8. Business Process Flashcards
What are the legal implications of an insurer providing a quotation?
- They do not remain valid indefinitely.
- If the client tries to accept the quotation after the expiry date, the insurer can agree if it wishes, but it is not obliged to do so.
- If the insurer does not specify on the quotation the time period for which it remains open for acceptance, then the concept of ‘reasonable time’ applies.
- The insurer is not on risk if a client has received its quotation only and not yet accepted it.
- If the client accepts the quotation on the terms provided in the time period, the insurer cannot back out of the agreement.
If an insurer issues a quotation and the client agrees but wants to change some of the terms, what is the position for the insurer?
a. It must accept the client’s changes and honour the quotation.
b. The quotation must be accepted exactly as issued, so the insurer is not bound to accept the client’s changes.
c. The insurer is obliged to reissue the quotation, including the client’s changes.
d. The insurer must reissue the original quotation and the broker must persuade the client to accept it.
b. The quotation must be accepted exactly as issued, so the insurer is not bound to accept the client’s changes.
Calculation for signed line?
Written line / overall percentage written x signed line % left = Signed line
What are the reasons for natural termination?
- Cancellation by the Insured -
- Cancelled by the Insurer
- Fulfilment
- Expiry of the policy period
WHat are the reasons for unnatural termination?
- Breach of Duty of fair presentation
- Breach of warranty
- Fraud
What are the reasons existing insurers may choose not to renew?
- Contract is running at a loss
- Not covering that business anymore
Which of these is not a valid reason for an insurer to refuse to renew an insurance contract?
a. It is no longer authorised to write that class of business.
b. It does not have sufficient capacity.
c. The broker has approached other insurers looking for competing quotes which has offended the insurer.
d. The risk was loss-making this year.
c. The broker has approached other insurers looking for competing quotes which has offended the insurer.
In line with new regulatory rules introduced by the FCA in 2017, what do insurers and intermediaries selling general insurance need to do?
- Disclose last years premium
- Include text to encourage clients to shop around
What do proposal forms include?
- Name, address, nature of business
- Insurance information
- Turnover
- Geographical spread of risk
- Amount of insurance required
What are the roles of the MRC?
- It is a document which the broker puts together that summarises their client’s risk into a
standardised format for presentation to the underwriters. - It is also the document on which the underwriters formally indicate their written lines.
- It can be the document which is sent to the client as their copy of the insurance contract.
What are the types of MRC?
- Open Market MRC - where the broker visits each risk individually one by one and visits each underwriter separately.
- Lineslip MRC- Preset group of underwriters, if 2 agree, the rest have to follow.
- Binder MRC - Where UW’s have been given DUA to an external 3rd party.
What are the 6 sections of the MRC?
- Risk Details
- Information
- Security Details
- Subscription information
- Fiscal and Regulatory
- Broker Remuneration
What is the purpose of the General Underwriters Agreement (GUA)?

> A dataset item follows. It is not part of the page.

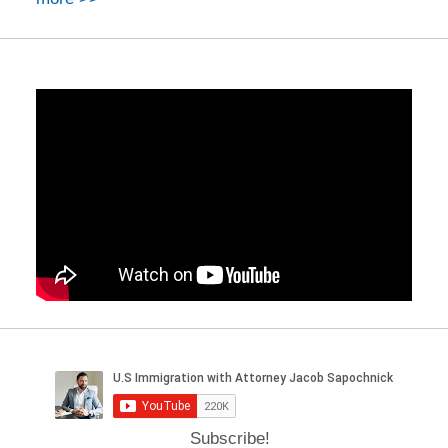
Subscribe!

- create an agreement between all the underwriters on a particular MRC as to who will deal
with any contract changes - clarify the extent of the authority given to the leaders and any other identified underwriters
to agree the changes - enable flexibility for each class of business to refine the rules to suit their own
requirements - ensure that all underwriters are advised of the changes even if they are not involved in
the agreement process themselves
The GUA Schedule on the MRX is split into 3 segments, what are they?
- Part 1 - Slip Leader only
- Part 2 - Slip Leader plus agreement parties
- Part 3 - All Underwriters
What are the segments of the Market Reform Contract Endorsement (MRCE)?
- Risk and endorsement identification.
- Contract changes.
- Information (if required).
- Agreement.
- Contract administration and advisory (if required).